# Assignment
Go through the entries below. Copy each line in which "Landkreis" appears.
Material for the task section start
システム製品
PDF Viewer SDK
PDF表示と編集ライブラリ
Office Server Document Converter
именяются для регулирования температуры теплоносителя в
Material for the task section end
Material for the task section start
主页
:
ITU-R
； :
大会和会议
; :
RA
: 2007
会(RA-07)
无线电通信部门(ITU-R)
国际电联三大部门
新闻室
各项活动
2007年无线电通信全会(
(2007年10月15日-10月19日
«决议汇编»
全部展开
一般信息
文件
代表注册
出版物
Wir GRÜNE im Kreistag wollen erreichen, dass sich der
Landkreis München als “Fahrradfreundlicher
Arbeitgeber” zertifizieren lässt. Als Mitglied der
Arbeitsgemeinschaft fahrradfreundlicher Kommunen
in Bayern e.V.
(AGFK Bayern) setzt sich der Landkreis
Material for the task section end
# Output for this exercise
Landkreis München als “Fahrradfreundlicher
(AGFK Bayern) setzt sich der Landkreis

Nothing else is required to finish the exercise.